Supplied data: Begin
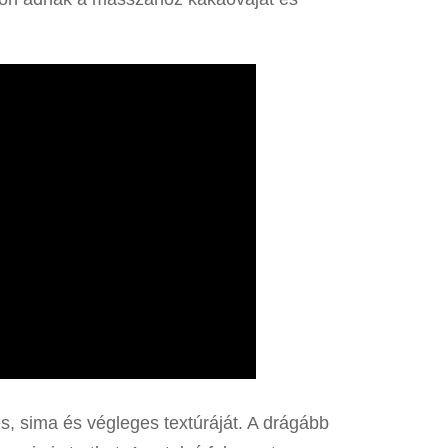
, sima és végleges textúráját. A drágább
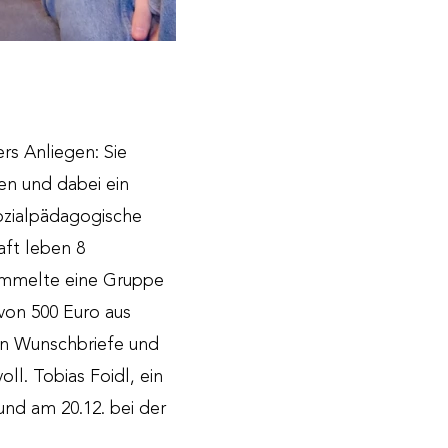
rs Anliegen: Sie
n und dabei ein
sozialpädagogische
aft leben 8
ommelte eine Gruppe
von 500 Euro aus
nn Wunschbriefe und
ll. Tobias Foidl, ein
nd am 20.12. bei der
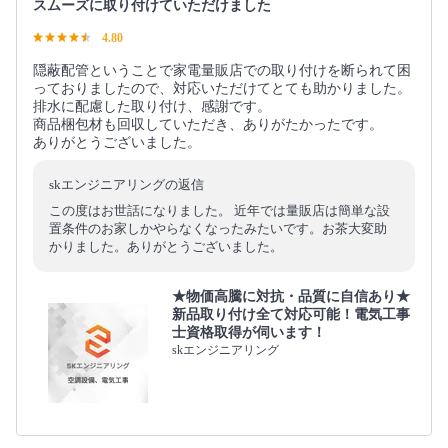
スムーズに取り付けていただけました
4.80
隠蔽配管ということで家電量販店での取り付けを断られて困
っておりましたので、対応いただけてとても助かりました。
排水に配慮した取り付け、感謝です。
商品梱包材も回収していただき、ありがたかったです。
ありがとうございました。
skエンジニアリングの返信
この度はお世話になりました。 近年では量販店は簡単な設
置条件のお家しかやらなくなったみたいです。お茶大変助
かりました。ありがとうございました。
★物価高騰に対抗・品質に自信あり★
新品取り付け全て対応可能！電気工事
士資格取得が伺います！
skエンジニアリング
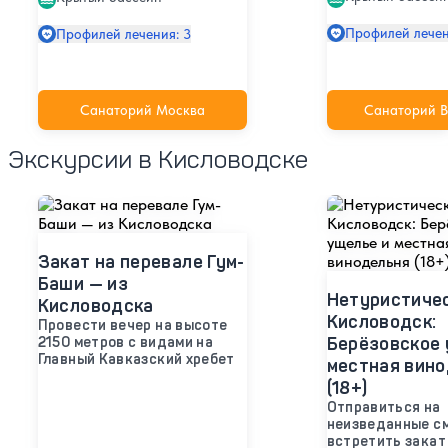
Профилей лечен
Профилей лечения: 3
Санаторий Москва
Санаторий В
Экскурсии в Кисловодске
Закат на перевале Гум-
Баши — из
Нетуристиче
Кисловодска
Кисловодск:
Провести вечер на высоте
Берёзовское 
2150 метров с видами на
Главный Кавказский хребет
местная вин
(18+)
Отправиться на
неизведанные с
встретить закат 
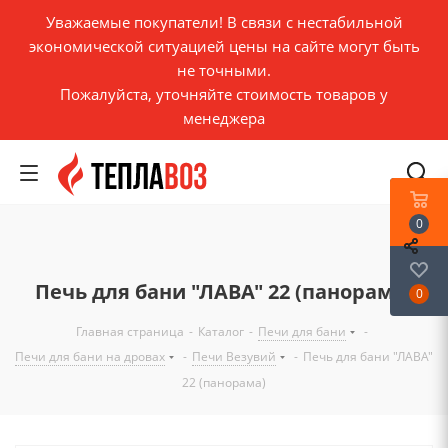
Уважаемые покупатели! В связи с нестабильной
экономической ситуацией цены на сайте могут быть
не точными.
Пожалуйста, уточняйте стоимость товаров у
менеджера
0
Печь для бани "ЛАВА" 22 (панорама)
0
Главная страница
-
Каталог
-
Печи для бани
-
Печи для бани на дровах
-
Печи Везувий
-
Печь для бани "ЛАВА"
22 (панорама)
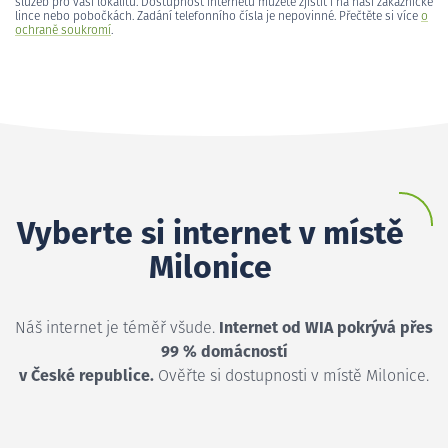
služeb pro vaši lokalitu. Dostupnost internetu můžete zjistit i na naší zákaznické
lince nebo pobočkách. Zadání telefonního čísla je nepovinné. Přečtěte si více
o
ochraně soukromí
.
Vyberte si internet v místě
Milonice
Náš internet je téměř všude.
Internet od WIA pokrývá přes
99 % domácností
v České republice.
Ověřte si dostupnosti v místě Milonice.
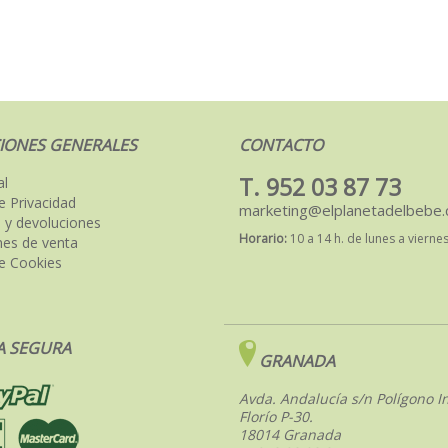
IONES GENERALES
CONTACTO
T. 952 03 87 73
al
de Privacidad
marketing@elplanetadelbebe
 y devoluciones
Horario:
10 a 14 h. de lunes a vierne
nes de venta
de Cookies
 SEGURA
GRANADA
Avda. Andalucía s/n Polígono In
Florío P-30.
18014 Granada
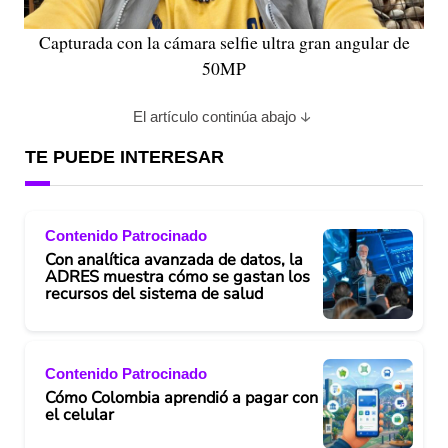
Capturada con la cámara selfie ultra gran angular de
50MP
El artículo continúa abajo
TE PUEDE INTERESAR
Contenido Patrocinado
Con analítica avanzada de datos, la
ADRES muestra cómo se gastan los
recursos del sistema de salud
Contenido Patrocinado
Cómo Colombia aprendió a pagar con
el celular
Supplied data: End
Copy out the records above in full, exactly as written, but not the pictures.

■ Task response:
, sima és végleges textúráját. A drágább
rs Anliegen: Sie
n und dabei ein
sozialpädagogische
aft leben 8
ommelte eine Gruppe
von 500 Euro aus
nn Wunschbriefe und
ll. Tobias Foidl, ein
nd am 20.12. bei der
スムーズに取り付けていただけました
4.80
隠蔽配管ということで家電量販店での取り付けを断られて困
っておりましたので、対応いただけてとても助かりました。
排水に配慮した取り付け、感謝です。
商品梱包材も回収していただき、ありがたかったです。
ありがとうございました。
skエンジニアリングの返信
この度はお世話になりました。 近年では量販店は簡単な設
置条件のお家しかやらなくなったみたいです。お茶大変助
かりました。ありがとうございました。
★物価高騰に対抗・品質に自信あり★
新品取り付け全て対応可能！電気工事
士資格取得が伺います！
skエンジニアリング
Профилей лечен
Профилей лечения: 3
Санаторий Москва
Санаторий В
Экскурсии в Кисловодске
Закат на перевале Гум-
Баши — из
Нетуристиче
Кисловодска
Кисловодск:
Провести вечер на высоте
Берёзовское 
2150 метров с видами на
Главный Кавказский хребет
местная вин
(18+)
Отправиться на
неизведанные с
встретить закат 
Уважаемые покупатели! В связи с нестабильной
экономической ситуацией цены на сайте могут быть
не точными.
Пожалуйста, уточняйте стоимость товаров у
менеджера
0
Печь для бани "ЛАВА" 22 (панорама)
0
Главная страница
-
Каталог
-
Печи для бани
-
Печи для бани на дровах
-
Печи Везувий
-
Печь для бани "ЛАВА"
22 (панорама)
služeb pro vaši lokalitu. Dostupnost internetu můžete zjistit i na naší zákaznické
lince nebo pobočkách. Zadání telefonního čísla je nepovinné. Přečtěte si více
o
ochraně soukromí
.
Vyberte si internet v místě
Milonice
Náš internet je téměř všude.
Internet od WIA pokrývá přes
99 % domácností
v České republice.
Ověřte si dostupnosti v místě Milonice.
IONES GENERALES
CONTACTO
T. 952 03 87 73
al
de Privacidad
marketing@elplanetadelbebe
 y devoluciones
Horario:
10 a 14 h. de lunes a vierne
nes de venta
de Cookies
 SEGURA
GRANADA
Avda. Andalucía s/n Polígono In
Florío P-30.
18014 Granada
Capturada con la cámara selfie ultra gran angular de
50MP
El artículo continúa abajo
TE PUEDE INTERESAR
Contenido Patrocinado
Con analítica avanzada de datos, la
ADRES muestra cómo se gastan los
recursos del sistema de salud
Contenido Patrocinado
Cómo Colombia aprendió a pagar con
el celular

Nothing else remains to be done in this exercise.